Copy every entry below exactly, and keep out the pictures.

Records from a collection

+---+

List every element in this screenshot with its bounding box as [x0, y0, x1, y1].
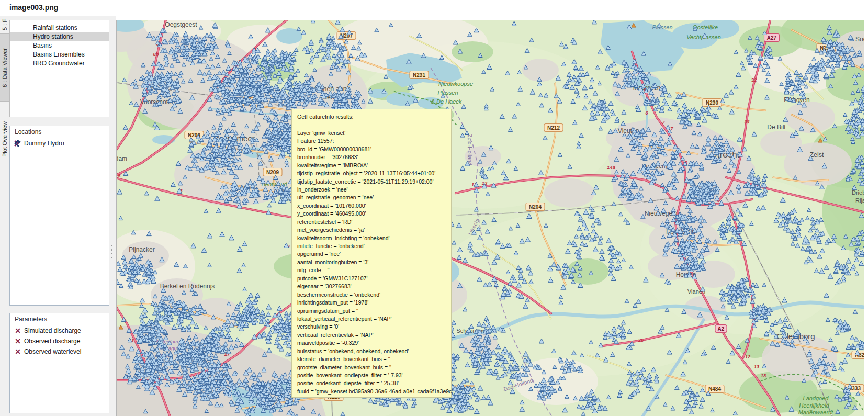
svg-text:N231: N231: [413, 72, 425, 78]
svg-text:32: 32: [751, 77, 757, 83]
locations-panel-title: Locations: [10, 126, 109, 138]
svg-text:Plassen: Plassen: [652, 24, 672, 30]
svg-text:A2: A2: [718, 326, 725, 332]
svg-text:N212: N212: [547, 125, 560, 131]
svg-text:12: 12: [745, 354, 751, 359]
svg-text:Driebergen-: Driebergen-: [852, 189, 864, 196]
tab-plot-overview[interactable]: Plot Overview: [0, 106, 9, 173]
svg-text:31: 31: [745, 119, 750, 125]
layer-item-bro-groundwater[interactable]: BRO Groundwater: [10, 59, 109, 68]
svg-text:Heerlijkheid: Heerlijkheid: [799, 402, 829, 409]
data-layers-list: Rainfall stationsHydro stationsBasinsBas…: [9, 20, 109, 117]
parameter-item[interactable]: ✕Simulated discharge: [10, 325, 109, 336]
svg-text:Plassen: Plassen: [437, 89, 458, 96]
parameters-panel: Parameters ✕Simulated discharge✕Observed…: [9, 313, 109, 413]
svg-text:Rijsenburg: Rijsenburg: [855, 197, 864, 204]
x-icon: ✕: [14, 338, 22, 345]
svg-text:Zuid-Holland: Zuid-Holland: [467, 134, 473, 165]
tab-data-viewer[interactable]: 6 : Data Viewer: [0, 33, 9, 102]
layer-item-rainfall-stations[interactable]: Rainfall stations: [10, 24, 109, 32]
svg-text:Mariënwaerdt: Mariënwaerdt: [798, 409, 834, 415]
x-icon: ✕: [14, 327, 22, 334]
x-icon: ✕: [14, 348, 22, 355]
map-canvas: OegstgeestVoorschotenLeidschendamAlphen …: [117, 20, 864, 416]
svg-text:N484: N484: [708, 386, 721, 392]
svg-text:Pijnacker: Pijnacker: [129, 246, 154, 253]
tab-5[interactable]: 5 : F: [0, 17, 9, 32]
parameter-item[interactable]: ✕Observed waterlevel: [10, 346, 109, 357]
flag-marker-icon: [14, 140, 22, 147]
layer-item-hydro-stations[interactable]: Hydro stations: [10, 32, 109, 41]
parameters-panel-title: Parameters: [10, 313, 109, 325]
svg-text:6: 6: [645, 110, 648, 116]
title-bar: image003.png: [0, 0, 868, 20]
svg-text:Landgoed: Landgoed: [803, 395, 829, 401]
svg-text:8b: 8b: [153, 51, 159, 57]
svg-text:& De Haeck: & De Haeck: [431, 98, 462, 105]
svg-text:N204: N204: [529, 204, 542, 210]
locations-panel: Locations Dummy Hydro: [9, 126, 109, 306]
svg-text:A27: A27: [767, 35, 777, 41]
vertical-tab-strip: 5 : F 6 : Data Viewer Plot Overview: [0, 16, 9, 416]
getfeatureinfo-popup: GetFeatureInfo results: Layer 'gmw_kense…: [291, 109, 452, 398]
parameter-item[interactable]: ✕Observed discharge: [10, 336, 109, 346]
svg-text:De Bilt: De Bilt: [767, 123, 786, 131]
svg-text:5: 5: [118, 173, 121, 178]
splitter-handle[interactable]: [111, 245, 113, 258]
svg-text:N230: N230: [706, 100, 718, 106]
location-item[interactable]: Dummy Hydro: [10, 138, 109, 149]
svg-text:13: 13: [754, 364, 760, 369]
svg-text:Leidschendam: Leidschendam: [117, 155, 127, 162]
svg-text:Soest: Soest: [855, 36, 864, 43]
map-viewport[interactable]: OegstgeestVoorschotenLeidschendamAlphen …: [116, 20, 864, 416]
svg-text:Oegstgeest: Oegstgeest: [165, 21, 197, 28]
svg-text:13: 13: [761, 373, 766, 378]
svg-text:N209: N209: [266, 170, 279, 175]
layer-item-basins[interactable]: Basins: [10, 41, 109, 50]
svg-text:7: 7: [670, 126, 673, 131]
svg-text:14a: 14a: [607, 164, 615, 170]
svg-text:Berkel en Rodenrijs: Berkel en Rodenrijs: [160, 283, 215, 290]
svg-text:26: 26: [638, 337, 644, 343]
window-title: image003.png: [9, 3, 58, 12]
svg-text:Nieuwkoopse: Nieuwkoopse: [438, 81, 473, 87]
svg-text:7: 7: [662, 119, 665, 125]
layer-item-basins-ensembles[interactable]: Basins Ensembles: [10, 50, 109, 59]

+---+

▸ **SOLUTION TO THIS EXERCISE**:
List every element in this screenshot with its bounding box as [x0, y0, x1, y1].
svg-text:N231: N231: [413, 72, 425, 78]
svg-text:32: 32: [751, 77, 757, 83]
locations-panel-title: Locations: [10, 126, 109, 138]
svg-text:Plassen: Plassen: [652, 24, 672, 30]
svg-text:A2: A2: [718, 326, 725, 332]
svg-text:N212: N212: [547, 125, 560, 131]
svg-text:12: 12: [745, 354, 751, 359]
svg-text:Driebergen-: Driebergen-: [852, 189, 864, 196]
tab-plot-overview[interactable]: Plot Overview: [0, 106, 9, 173]
svg-text:31: 31: [745, 119, 750, 125]
layer-item-bro-groundwater[interactable]: BRO Groundwater: [10, 59, 109, 68]
svg-text:Heerlijkheid: Heerlijkheid: [799, 402, 829, 409]
data-layers-list: Rainfall stationsHydro stationsBasinsBas…: [9, 20, 109, 117]
parameter-item[interactable]: ✕Simulated discharge: [10, 325, 109, 336]
svg-text:Plassen: Plassen: [437, 89, 458, 96]
parameters-panel: Parameters ✕Simulated discharge✕Observed…: [9, 313, 109, 413]
svg-text:Rijsenburg: Rijsenburg: [855, 197, 864, 204]
x-icon: ✕: [14, 338, 22, 345]
svg-text:Zuid-Holland: Zuid-Holland: [467, 134, 473, 165]
tab-data-viewer[interactable]: 6 : Data Viewer: [0, 33, 9, 102]
layer-item-rainfall-stations[interactable]: Rainfall stations: [10, 24, 109, 32]
svg-text:Mariënwaerdt: Mariënwaerdt: [798, 409, 834, 415]
x-icon: ✕: [14, 327, 22, 334]
x-icon: ✕: [14, 348, 22, 355]
map-canvas: OegstgeestVoorschotenLeidschendamAlphen …: [117, 20, 864, 416]
svg-text:N484: N484: [708, 386, 721, 392]
svg-text:Pijnacker: Pijnacker: [129, 246, 154, 253]
tab-5[interactable]: 5 : F: [0, 17, 9, 32]
parameter-item[interactable]: ✕Observed waterlevel: [10, 346, 109, 357]
flag-marker-icon: [14, 140, 22, 147]
layer-item-hydro-stations[interactable]: Hydro stations: [10, 32, 109, 41]
parameters-panel-title: Parameters: [10, 313, 109, 325]
svg-text:6: 6: [645, 110, 648, 116]
title-bar: image003.png: [0, 0, 868, 20]
svg-text:Landgoed: Landgoed: [803, 395, 829, 401]
svg-text:8b: 8b: [153, 51, 159, 57]
svg-text:& De Haeck: & De Haeck: [431, 98, 462, 105]
svg-text:N204: N204: [529, 204, 542, 210]
locations-panel: Locations Dummy Hydro: [9, 126, 109, 306]
svg-text:A27: A27: [767, 35, 777, 41]
vertical-tab-strip: 5 : F 6 : Data Viewer Plot Overview: [0, 16, 9, 416]
getfeatureinfo-popup: GetFeatureInfo results: Layer 'gmw_kense…: [291, 109, 452, 398]
parameter-item[interactable]: ✕Observed discharge: [10, 336, 109, 346]
svg-text:De Bilt: De Bilt: [767, 123, 786, 131]
svg-text:5: 5: [118, 173, 121, 178]
splitter-handle[interactable]: [111, 245, 113, 258]
svg-text:N230: N230: [706, 100, 718, 106]
location-item[interactable]: Dummy Hydro: [10, 138, 109, 149]
svg-text:13: 13: [754, 364, 760, 369]
svg-text:Leidschendam: Leidschendam: [117, 155, 127, 162]
svg-text:Soest: Soest: [855, 36, 864, 43]
map-viewport[interactable]: OegstgeestVoorschotenLeidschendamAlphen …: [116, 20, 864, 416]
svg-text:Oegstgeest: Oegstgeest: [165, 21, 197, 28]
svg-text:13: 13: [761, 373, 766, 378]
svg-text:N209: N209: [266, 170, 279, 175]
layer-item-basins[interactable]: Basins: [10, 41, 109, 50]
svg-text:7: 7: [670, 126, 673, 131]
svg-text:14a: 14a: [607, 164, 615, 170]
svg-text:Berkel en Rodenrijs: Berkel en Rodenrijs: [160, 283, 215, 290]
svg-text:26: 26: [638, 337, 644, 343]
window-title: image003.png: [9, 3, 58, 12]
svg-text:Nieuwkoopse: Nieuwkoopse: [438, 81, 473, 87]
svg-text:7: 7: [662, 119, 665, 125]
layer-item-basins-ensembles[interactable]: Basins Ensembles: [10, 50, 109, 59]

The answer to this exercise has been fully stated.